═════ Data shown

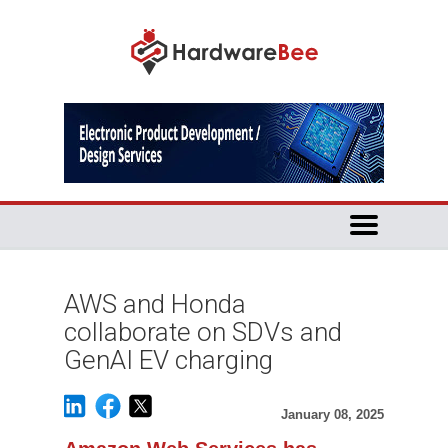
AWS and Honda
collaborate on SDVs and
GenAI EV charging
January 08, 2025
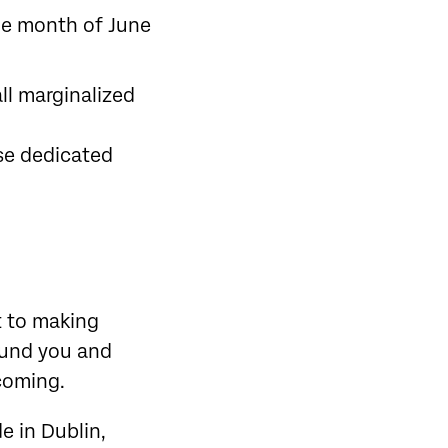
he month of June
ll marginalized
se dedicated
t to making
round you and
lcoming.
e in Dublin,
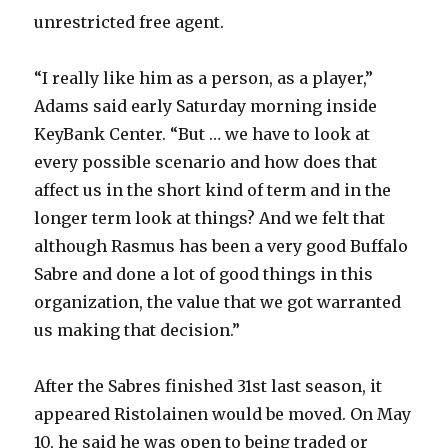
unrestricted free agent.
V
“I really like him as a person, as a player,”
i
Adams said early Saturday morning inside
KeyBank Center. “But … we have to look at
d
every possible scenario and how does that
affect us in the short kind of term and in the
e
longer term look at things? And we felt that
although Rasmus has been a very good Buffalo
o
Sabre and done a lot of good things in this
organization, the value that we got warranted
us making that decision.”
After the Sabres finished 31st last season, it
appeared Ristolainen would be moved. On May
10, he said he was open to being traded or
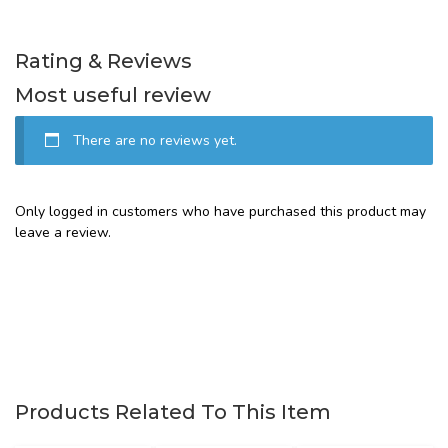
Rating & Reviews
Most useful review
There are no reviews yet.
Only logged in customers who have purchased this product may
leave a review.
Products Related To This Item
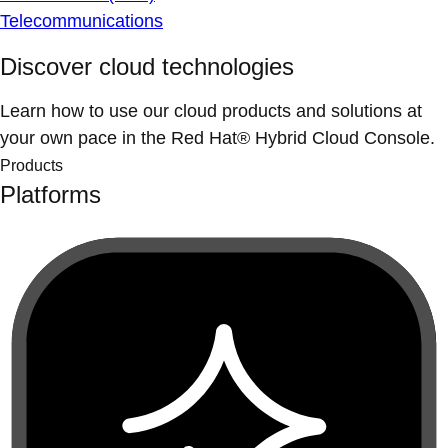
Telecommunications
Discover cloud technologies
Learn how to use our cloud products and solutions at
your own pace in the Red Hat® Hybrid Cloud Console.
Products
Platforms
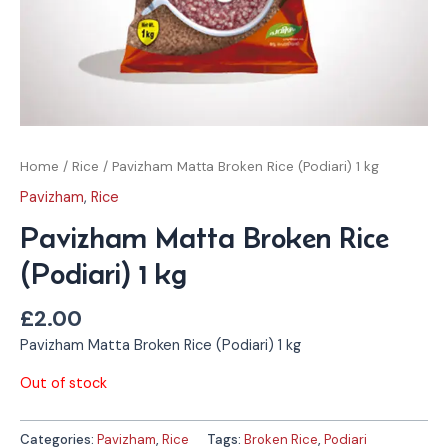
Home
/
Rice
/ Pavizham Matta Broken Rice (Podiari) 1 kg
Pavizham
,
Rice
Pavizham Matta Broken Rice
(Podiari) 1 kg
£
2.00
Pavizham Matta Broken Rice (Podiari) 1 kg
Out of stock
Categories:
Pavizham
,
Rice
Tags:
Broken Rice
,
Podiari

══════════

Copy whichever lines of the records above contain the word "good".

although Rasmus has been a very good Buffalo
Sabre and done a lot of good things in this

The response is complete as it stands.